Thank you for the excellent article in the March 3 issue by Don McHugh about the building craze that has gone unchecked in our community. I would like to think our Mayor, City Council members, members of the Board of Architectural Review, the city planners, and every single real estate agent in town read it, but I hold no illusions. Are Rye’s leaders ever going to realize they are letting developers destroy the character of this town?
Every time I see a “For Sale” sign these days, I snap a picture of the house because the certainty that it will be demolished and replaced with a monster is so great. So much so that when one sells and doesn’t get torn down I want shower the new owners with gratitude. More frustrating than the ominous “For Sale” sign, though, is when a house is just suddenly under demolition, with no warning until the bulldozers appear, because it was sold directly to a developer. Shouldn’t there be some oversight and review before a house, especially an old, charming, and possibly historic one, can be torn down and replaced?
Isn’t there a good chance many of these so-called teardowns might be sold to people willing to do renovations and updates, rather than allowing developers to replace with something that is almost always too large for the lot?
Every house in Rye doesn’t have to have six bedrooms, does it? Whatever happened to the idea of a starter home? And what about the many baby boomers that might love to downsize to an affordable cottage, or a ranch with fewer steps to climb? It feels like Rye is telling empty nesters, “Just leave,” and middle-income starter families, “Forget about it.”
When did Rye give free reign to developers to build the monstrosities Mr. McHugh described, on lots way too small for them? These ghastly look-alike behemoths, many of which are built on spec, have no place on the average street in Rye. One need only look at the number of spec houses that have been sitting unsold for six months or longer. Isn’t it time for Rye to just say enough?
It’s not just about the houses either. At a recent Council meeting, Councilwoman Tagger-Epstein mentioned that Rye was once a USA Tree City, but had lost that honor in recent years because of the loss of so many trees. And yet, developers take them down, unrestricted, all over town, or carelessly destroy the roots of whatever few remain, so that they too are eventually dead or dying. The developer responsible for the monster mansion on our block a few years ago not only took down four beautiful trees but undermined the roots of four more that were eventually also lost. How long are we going to continue to let this happen?

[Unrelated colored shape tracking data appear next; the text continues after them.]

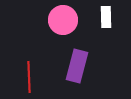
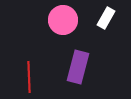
white rectangle: moved 1 px down; rotated 30 degrees clockwise
purple rectangle: moved 1 px right, 1 px down
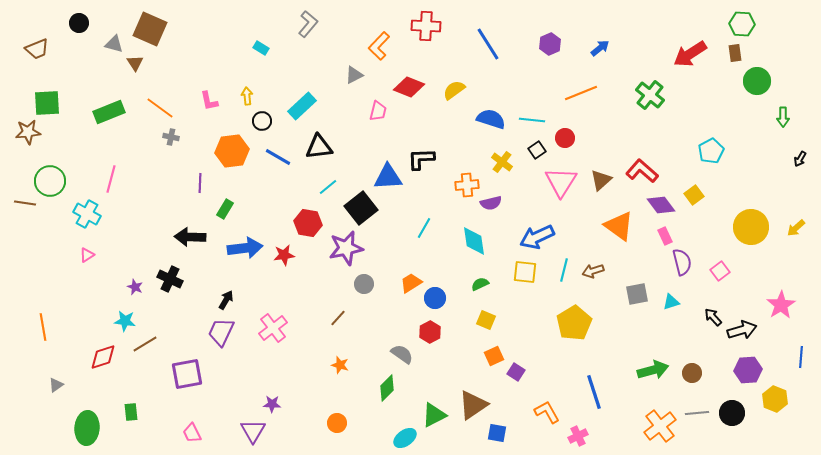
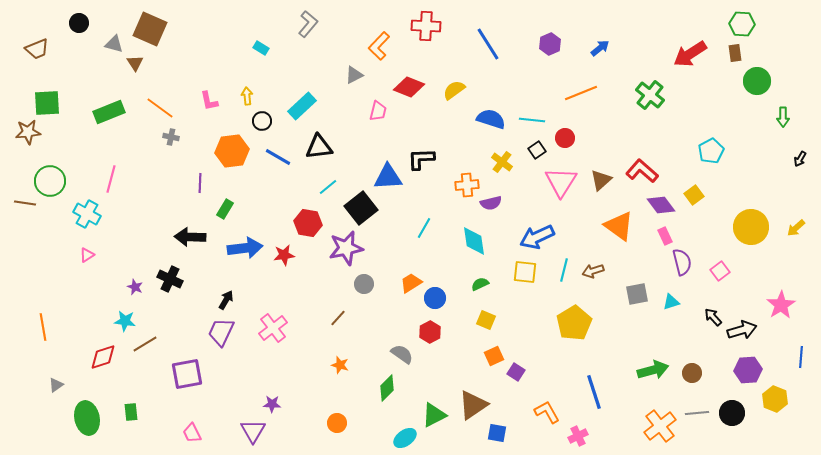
green ellipse at (87, 428): moved 10 px up; rotated 16 degrees counterclockwise
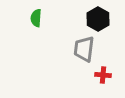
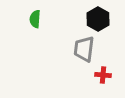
green semicircle: moved 1 px left, 1 px down
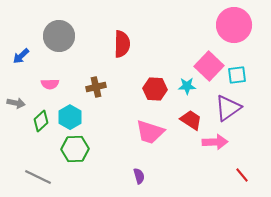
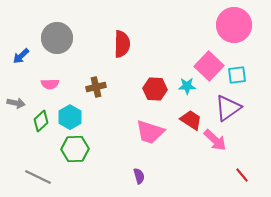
gray circle: moved 2 px left, 2 px down
pink arrow: moved 2 px up; rotated 45 degrees clockwise
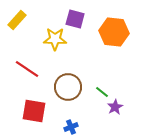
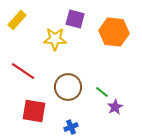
red line: moved 4 px left, 2 px down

Mr. McHugh listed countless reasons why this overbuilding is not good for our city, so I won’t repeat them. But I would urge people to get up in arms about this. Do we really want to see Rye turned into a mini-suburbia, all humongous houses with plastic-looking landscaping, fewer and fewer old-growth trees, no character, no charm, and no history? Because it’s what’s happening. We need to stop it now, or soon, very soon, it’s going to be way past too late.